Primeiro caso. Veja a cara leitora ou o caro leitor que no início da semana passada (19 e 20 de maio) algumas agências bancárias da Caixa Econômica Federal disseminadas nos Estados do Rio de Janeiro, Bahia, Alagoas, Pernambuco, Paraíba, Ceará, Piauí, Maranhão, Sergipe, Rio Grande do Norte, Amazonas e Pará foram deliberadamente invadidas – não é por serem pessoas carentes que vamos usar outro termo, digamos, eufêmico. Seria hipocrisia – por pais, mães, avós e responsáveis que recebem todos os meses o benefício financeiro que pode variar de R$ 22,00 a R$ 200,00 do assistencialista programa Bolsa Família, do governo da presidenta Dilma Rousseff.

Hecatombe social? Rebeliões sociais? Saques em massa? Que nada.

Em alguns daqueles Estados o fuxico espalhado foi o de que o governo havia acrescentado um bônus do dia das mães, comemorado no Brasil no segundo domingo de maio, naquele benefício durante as datas citadas no início do parágrafo anterior. Em outros Estados, a notícia anônima sem confirmação teve em seu conteúdo a informação de que o Bolsa Família iria... acabar. Pronto, foi razão para séquitos formarem filas serpenteosas nas portas das agências.

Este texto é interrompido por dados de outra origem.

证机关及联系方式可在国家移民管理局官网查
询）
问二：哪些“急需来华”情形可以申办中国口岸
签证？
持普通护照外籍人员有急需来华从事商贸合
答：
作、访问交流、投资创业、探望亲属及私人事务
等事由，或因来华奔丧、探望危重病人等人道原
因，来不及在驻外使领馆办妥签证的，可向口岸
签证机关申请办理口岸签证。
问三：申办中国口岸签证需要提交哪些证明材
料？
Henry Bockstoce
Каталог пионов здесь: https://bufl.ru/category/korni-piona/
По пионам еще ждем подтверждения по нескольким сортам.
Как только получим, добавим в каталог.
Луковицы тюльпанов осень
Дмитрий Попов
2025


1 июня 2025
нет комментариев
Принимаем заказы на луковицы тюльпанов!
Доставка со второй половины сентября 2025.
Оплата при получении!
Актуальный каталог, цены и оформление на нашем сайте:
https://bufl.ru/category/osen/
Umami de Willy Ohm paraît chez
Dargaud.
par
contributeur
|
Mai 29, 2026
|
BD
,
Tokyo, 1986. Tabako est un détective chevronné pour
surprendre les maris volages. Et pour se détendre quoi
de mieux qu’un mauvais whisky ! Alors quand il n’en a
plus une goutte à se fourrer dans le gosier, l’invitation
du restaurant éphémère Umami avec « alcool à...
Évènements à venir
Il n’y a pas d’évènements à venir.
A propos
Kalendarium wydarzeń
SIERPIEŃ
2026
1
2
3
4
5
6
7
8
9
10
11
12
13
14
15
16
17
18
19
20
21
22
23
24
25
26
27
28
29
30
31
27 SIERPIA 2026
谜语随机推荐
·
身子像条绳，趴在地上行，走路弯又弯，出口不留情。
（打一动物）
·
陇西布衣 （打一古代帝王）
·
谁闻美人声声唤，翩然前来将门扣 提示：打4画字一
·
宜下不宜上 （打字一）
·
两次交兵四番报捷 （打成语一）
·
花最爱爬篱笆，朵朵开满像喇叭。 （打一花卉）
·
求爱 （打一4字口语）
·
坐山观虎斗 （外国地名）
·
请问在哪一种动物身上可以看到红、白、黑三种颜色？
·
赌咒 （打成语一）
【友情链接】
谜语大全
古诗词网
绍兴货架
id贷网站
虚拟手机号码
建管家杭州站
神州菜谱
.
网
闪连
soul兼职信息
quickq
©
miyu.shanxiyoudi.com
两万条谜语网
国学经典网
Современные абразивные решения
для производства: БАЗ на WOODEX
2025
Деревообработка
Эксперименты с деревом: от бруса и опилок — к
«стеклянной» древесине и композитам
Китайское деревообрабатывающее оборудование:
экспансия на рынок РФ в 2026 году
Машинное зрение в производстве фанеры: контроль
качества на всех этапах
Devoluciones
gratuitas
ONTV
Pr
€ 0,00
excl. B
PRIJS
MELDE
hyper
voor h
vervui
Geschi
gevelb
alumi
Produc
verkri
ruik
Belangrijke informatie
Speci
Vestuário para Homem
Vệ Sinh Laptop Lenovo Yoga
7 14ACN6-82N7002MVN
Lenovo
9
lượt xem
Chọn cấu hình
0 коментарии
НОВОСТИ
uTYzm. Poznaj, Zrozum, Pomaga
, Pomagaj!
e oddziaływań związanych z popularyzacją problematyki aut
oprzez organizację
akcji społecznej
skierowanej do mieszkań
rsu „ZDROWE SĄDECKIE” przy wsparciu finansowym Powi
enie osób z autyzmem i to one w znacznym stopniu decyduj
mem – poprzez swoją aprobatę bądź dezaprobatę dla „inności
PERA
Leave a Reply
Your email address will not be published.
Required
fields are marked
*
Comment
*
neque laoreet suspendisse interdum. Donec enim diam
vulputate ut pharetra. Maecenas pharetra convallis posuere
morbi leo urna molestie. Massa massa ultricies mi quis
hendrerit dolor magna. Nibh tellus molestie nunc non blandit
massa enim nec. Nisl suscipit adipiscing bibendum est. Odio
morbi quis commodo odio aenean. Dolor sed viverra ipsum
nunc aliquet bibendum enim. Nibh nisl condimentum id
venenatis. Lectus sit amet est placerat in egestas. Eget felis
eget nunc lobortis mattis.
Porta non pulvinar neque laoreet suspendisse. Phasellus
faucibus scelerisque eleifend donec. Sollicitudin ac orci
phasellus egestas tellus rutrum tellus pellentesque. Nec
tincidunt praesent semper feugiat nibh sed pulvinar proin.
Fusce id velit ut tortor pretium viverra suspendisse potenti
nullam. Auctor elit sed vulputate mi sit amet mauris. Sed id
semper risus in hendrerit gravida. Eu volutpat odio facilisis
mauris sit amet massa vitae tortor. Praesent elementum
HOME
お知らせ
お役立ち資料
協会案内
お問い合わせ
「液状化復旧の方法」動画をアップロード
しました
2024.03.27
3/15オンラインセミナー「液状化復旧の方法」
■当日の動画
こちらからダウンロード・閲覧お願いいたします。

De onde partiram os boatos? Eles estão sendo o foco de investigação da polícia federal, ainda mais depois de a presidenta Dilma Rousseff tê-los denominado de ato “criminoso” e “desumano”. A questão que nos conduz à arguição pessoal é a de vermos como aqui a presença e a dependência ao Estado são grandes e como que muita gente desconsidera a hipótese de perder o benefício do Bolsa Família, seja agora ou seja mais para a frente, apesar de o governo alardear que o programa é o “primeiro degrau” para a emancipação dos mais pobres. Estes, na maioria, talvez prefiram conservarem-se dependentes e... iludidos.

Segundo caso. Na segunda-feira, 20 de maio, o atual presidente do Supremo Tribunal Federal (STF), Joaquim Barbosa, proferiu em uma palestra ministrada a estudantes de direito em Brasília que o poder legislativo é dependente do poder executivo e que os partidos políticos brasileiros carecem de ideologia, afastando assim os eleitores. Mesmo que seu discurso tenha sido realizado em ambiente acadêmico, com o uso de termos rebuscados desde “mutatis mutandis” (“mudar o que deve ser mudado”) e “last but not least” (“último, mas não o menor”), a celeuma provocada por ele chegou a câmara dos deputados, ao senado e a mídia brasileira.

O insigne presidente, que meses atrás havia feito críticas férreas ao seu campo de formação/trabalho, o judiciário, ao atacar juízes que se locupletam de maneira corrupta, disse algo estranho acerca dos nossos representantes públicos? Joaquim Barbosa cometeu um ato falho aconselhando graduandos ao questionamento weberiano falando dos políticos quererem “o poder pelo poder”?

Caso ele tenha utilizado da sua verbal metralhadora giratória mais uma vez, jurista que é sabe o quão é relevante a verdade ser dita, já que temos a constitucional liberdade de expressão (ver na Constituição federal de 1988 o inciso IV do artigo 5º). A verdade incomoda aos que se sentem perseguidos por ela. A ilusão é perfeita para sedar uma maioria.